== Task data ==
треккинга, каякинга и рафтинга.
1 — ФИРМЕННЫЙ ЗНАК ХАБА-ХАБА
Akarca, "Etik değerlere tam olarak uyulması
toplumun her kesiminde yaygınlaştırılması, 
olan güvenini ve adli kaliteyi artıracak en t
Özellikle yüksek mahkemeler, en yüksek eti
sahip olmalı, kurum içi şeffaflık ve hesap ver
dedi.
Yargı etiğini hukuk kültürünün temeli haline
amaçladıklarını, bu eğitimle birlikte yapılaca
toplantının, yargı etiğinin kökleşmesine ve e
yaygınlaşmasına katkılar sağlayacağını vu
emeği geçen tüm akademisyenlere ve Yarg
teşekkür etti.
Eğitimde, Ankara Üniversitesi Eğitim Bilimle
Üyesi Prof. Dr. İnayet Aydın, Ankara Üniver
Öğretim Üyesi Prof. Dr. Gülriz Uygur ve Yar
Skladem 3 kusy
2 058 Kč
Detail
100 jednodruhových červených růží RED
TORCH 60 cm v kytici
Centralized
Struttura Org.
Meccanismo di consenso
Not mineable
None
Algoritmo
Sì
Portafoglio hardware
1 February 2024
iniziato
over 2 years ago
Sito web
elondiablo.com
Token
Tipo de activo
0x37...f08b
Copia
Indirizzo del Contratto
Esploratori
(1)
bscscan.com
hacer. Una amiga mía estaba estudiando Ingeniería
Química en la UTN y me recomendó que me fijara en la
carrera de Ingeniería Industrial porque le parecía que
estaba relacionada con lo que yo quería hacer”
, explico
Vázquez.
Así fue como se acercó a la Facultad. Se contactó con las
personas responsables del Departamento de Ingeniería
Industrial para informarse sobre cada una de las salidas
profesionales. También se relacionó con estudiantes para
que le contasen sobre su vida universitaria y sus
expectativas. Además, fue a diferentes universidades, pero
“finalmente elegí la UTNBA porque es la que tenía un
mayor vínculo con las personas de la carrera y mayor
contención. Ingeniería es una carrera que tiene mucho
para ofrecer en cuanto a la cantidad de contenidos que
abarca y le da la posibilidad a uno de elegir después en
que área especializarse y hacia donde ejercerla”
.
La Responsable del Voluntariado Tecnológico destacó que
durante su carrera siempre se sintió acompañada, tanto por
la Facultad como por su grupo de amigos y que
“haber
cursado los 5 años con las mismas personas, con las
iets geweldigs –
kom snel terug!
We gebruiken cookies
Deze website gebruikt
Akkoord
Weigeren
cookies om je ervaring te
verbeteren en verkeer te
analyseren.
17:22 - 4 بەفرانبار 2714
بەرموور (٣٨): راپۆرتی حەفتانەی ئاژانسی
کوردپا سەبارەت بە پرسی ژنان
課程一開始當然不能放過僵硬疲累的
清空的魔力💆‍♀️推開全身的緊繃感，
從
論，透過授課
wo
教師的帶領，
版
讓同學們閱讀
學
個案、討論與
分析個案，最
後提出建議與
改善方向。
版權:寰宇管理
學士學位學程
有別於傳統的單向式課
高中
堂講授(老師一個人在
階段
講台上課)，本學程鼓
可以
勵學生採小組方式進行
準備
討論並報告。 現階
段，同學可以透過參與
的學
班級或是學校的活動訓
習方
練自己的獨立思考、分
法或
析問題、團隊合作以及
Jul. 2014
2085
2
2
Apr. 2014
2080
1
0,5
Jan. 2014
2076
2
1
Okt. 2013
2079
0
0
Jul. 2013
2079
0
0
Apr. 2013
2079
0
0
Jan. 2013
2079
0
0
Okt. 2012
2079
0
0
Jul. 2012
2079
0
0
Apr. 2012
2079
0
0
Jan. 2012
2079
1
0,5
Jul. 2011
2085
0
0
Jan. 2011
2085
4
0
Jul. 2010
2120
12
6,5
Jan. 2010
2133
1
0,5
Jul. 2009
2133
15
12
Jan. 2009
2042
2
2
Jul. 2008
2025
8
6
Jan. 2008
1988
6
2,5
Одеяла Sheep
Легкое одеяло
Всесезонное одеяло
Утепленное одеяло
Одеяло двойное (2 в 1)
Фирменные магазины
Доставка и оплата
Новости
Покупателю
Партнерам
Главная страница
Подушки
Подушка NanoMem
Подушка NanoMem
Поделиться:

== What you have to do ==
With the first line of the records as the start and the line holding "carrera de Ingeniería" as the end, please copy exactly those lines and no others.

== Solution below ==
треккинга, каякинга и рафтинга.
1 — ФИРМЕННЫЙ ЗНАК ХАБА-ХАБА
Akarca, "Etik değerlere tam olarak uyulması
toplumun her kesiminde yaygınlaştırılması, 
olan güvenini ve adli kaliteyi artıracak en t
Özellikle yüksek mahkemeler, en yüksek eti
sahip olmalı, kurum içi şeffaflık ve hesap ver
dedi.
Yargı etiğini hukuk kültürünün temeli haline
amaçladıklarını, bu eğitimle birlikte yapılaca
toplantının, yargı etiğinin kökleşmesine ve e
yaygınlaşmasına katkılar sağlayacağını vu
emeği geçen tüm akademisyenlere ve Yarg
teşekkür etti.
Eğitimde, Ankara Üniversitesi Eğitim Bilimle
Üyesi Prof. Dr. İnayet Aydın, Ankara Üniver
Öğretim Üyesi Prof. Dr. Gülriz Uygur ve Yar
Skladem 3 kusy
2 058 Kč
Detail
100 jednodruhových červených růží RED
TORCH 60 cm v kytici
Centralized
Struttura Org.
Meccanismo di consenso
Not mineable
None
Algoritmo
Sì
Portafoglio hardware
1 February 2024
iniziato
over 2 years ago
Sito web
elondiablo.com
Token
Tipo de activo
0x37...f08b
Copia
Indirizzo del Contratto
Esploratori
(1)
bscscan.com
hacer. Una amiga mía estaba estudiando Ingeniería
Química en la UTN y me recomendó que me fijara en la
carrera de Ingeniería Industrial porque le parecía que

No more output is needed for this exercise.